Items listed in a dataset
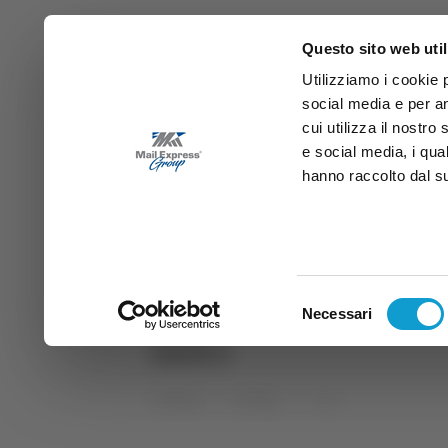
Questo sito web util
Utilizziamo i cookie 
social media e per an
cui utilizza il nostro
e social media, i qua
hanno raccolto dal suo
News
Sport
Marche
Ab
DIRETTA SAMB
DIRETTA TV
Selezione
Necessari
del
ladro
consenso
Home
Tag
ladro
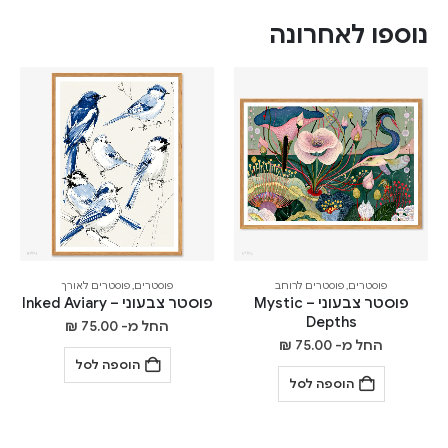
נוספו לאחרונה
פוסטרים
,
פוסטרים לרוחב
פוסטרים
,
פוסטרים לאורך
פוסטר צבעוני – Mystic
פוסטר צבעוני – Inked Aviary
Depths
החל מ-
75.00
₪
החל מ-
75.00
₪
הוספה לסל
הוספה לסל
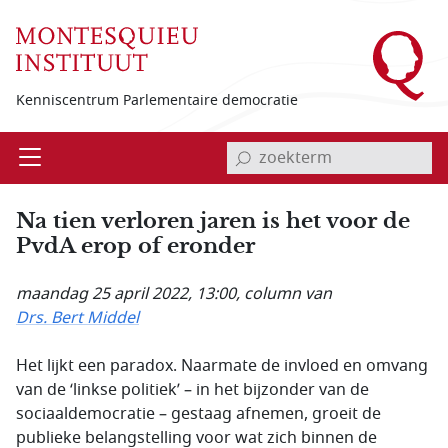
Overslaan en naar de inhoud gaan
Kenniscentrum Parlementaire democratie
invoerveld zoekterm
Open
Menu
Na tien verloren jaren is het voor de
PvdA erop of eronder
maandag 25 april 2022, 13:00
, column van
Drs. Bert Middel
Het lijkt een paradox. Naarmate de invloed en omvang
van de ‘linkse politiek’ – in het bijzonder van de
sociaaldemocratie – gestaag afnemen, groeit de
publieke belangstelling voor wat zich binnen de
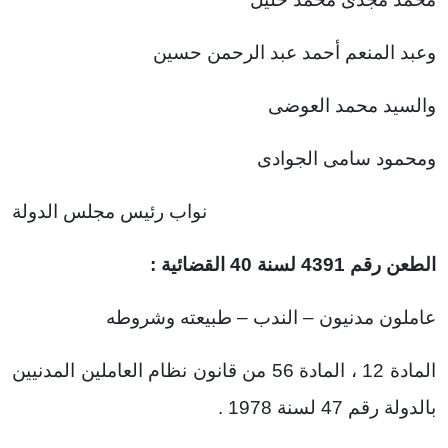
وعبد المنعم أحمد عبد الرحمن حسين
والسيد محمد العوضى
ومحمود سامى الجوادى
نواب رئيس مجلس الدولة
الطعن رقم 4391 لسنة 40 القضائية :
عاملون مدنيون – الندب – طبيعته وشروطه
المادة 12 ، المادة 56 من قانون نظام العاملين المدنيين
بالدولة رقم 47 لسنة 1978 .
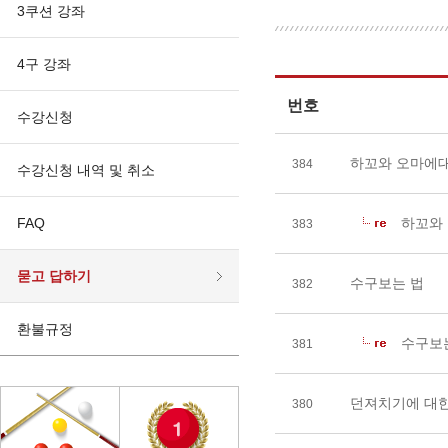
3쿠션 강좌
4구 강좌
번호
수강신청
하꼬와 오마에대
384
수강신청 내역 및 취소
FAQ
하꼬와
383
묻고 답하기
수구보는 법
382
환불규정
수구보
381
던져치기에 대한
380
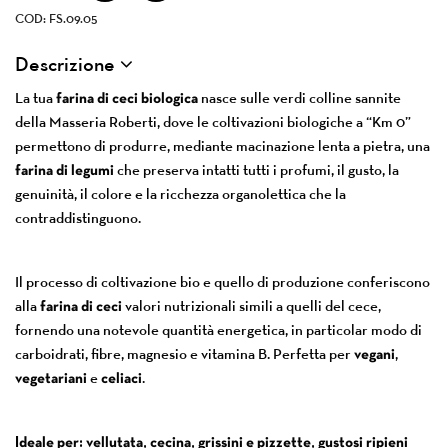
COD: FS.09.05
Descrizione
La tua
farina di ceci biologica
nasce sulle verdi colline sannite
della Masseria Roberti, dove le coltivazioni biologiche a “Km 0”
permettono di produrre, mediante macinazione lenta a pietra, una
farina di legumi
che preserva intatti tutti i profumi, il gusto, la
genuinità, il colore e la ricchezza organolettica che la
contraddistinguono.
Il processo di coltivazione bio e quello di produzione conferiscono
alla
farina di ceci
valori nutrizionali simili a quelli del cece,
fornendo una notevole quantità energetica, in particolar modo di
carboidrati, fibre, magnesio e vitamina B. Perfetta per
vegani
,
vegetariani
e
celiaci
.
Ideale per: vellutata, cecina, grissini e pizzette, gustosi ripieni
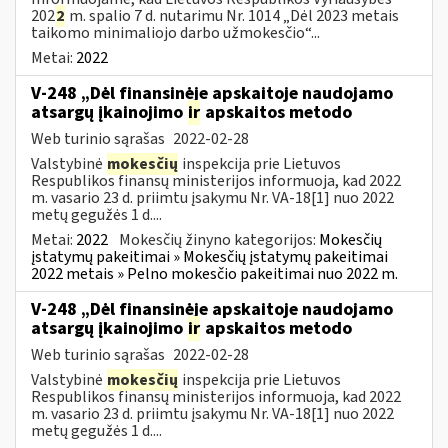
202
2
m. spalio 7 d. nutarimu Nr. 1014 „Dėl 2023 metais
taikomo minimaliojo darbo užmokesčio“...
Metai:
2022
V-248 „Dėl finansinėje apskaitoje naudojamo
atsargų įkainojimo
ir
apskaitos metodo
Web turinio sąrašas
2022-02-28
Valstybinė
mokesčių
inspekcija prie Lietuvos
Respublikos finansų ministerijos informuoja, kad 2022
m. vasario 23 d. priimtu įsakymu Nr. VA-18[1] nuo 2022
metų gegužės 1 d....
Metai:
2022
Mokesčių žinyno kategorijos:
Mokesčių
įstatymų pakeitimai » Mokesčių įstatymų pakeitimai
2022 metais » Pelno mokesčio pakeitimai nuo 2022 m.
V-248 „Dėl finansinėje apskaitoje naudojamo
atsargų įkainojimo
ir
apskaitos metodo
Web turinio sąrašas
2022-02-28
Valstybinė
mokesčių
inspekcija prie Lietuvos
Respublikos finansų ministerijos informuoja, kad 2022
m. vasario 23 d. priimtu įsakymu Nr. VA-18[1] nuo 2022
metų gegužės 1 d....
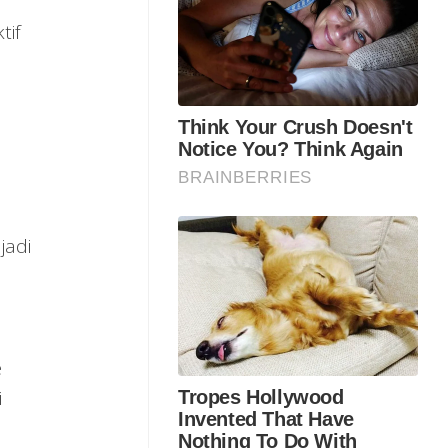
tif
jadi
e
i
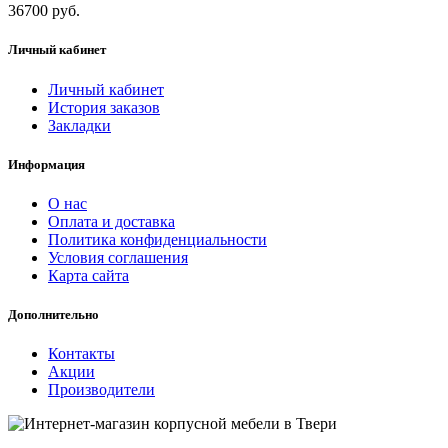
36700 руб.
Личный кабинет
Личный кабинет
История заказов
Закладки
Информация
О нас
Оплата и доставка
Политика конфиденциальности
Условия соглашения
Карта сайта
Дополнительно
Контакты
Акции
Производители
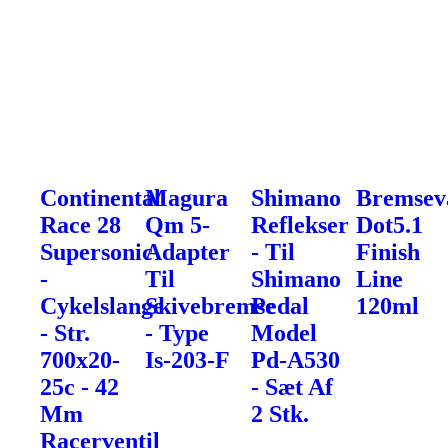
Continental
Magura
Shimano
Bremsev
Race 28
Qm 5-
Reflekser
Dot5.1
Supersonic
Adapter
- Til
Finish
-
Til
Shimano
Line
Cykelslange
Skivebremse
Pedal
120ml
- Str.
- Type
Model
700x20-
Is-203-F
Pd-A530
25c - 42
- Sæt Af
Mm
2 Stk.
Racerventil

...

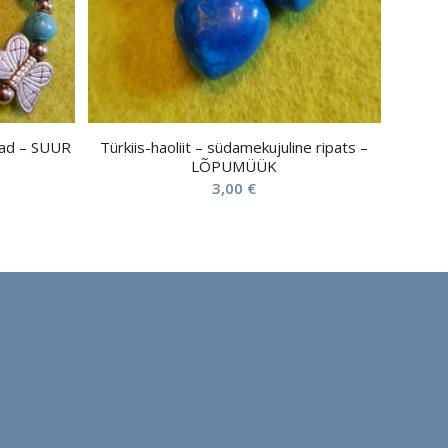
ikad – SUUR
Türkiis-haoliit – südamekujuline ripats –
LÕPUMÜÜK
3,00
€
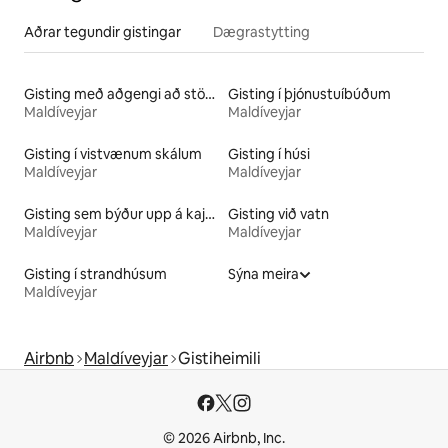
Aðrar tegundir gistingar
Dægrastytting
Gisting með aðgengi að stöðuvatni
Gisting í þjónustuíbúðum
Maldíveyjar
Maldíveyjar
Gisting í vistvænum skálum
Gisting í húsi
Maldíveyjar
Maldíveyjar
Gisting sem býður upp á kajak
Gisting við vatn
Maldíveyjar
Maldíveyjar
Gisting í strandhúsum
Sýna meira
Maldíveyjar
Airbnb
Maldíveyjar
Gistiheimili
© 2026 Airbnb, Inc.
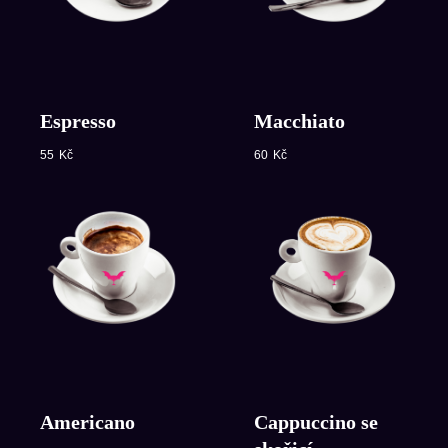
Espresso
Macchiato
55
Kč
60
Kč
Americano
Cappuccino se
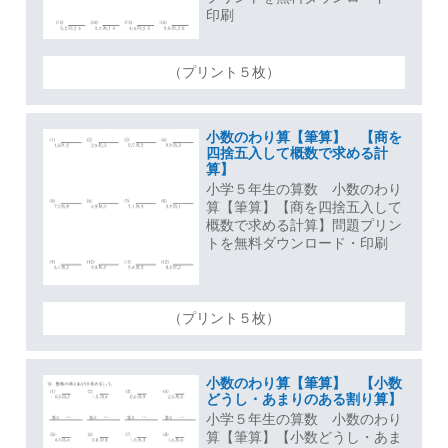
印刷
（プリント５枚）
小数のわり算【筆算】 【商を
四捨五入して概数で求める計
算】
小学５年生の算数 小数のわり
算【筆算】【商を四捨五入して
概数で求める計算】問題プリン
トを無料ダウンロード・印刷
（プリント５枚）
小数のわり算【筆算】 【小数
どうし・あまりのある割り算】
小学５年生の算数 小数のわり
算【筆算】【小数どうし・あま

**What the task asks**. Above are some records; quote exactly and only the lines that begin at the line containing "Questo sito web util" and stop after the line containing "Kenniscentrum Parlementaire democratie", leaving out the pictures.

**Exercise solution**.
Questo sito web util
Utilizziamo i cookie 
social media e per an
cui utilizza il nostro
e social media, i qua
hanno raccolto dal suo
News
Sport
Marche
Ab
DIRETTA SAMB
DIRETTA TV
Selezione
Necessari
del
ladro
consenso
Home
Tag
ladro
נוספו לאחרונה
פוסטרים
,
פוסטרים לרוחב
פוסטרים
,
פוסטרים לאורך
פוסטר צבעוני – Mystic
פוסטר צבעוני – Inked Aviary
Depths
החל מ-
75.00
₪
החל מ-
75.00
₪
הוספה לסל
הוספה לסל
Overslaan en naar de inhoud gaan
Kenniscentrum Parlementaire democratie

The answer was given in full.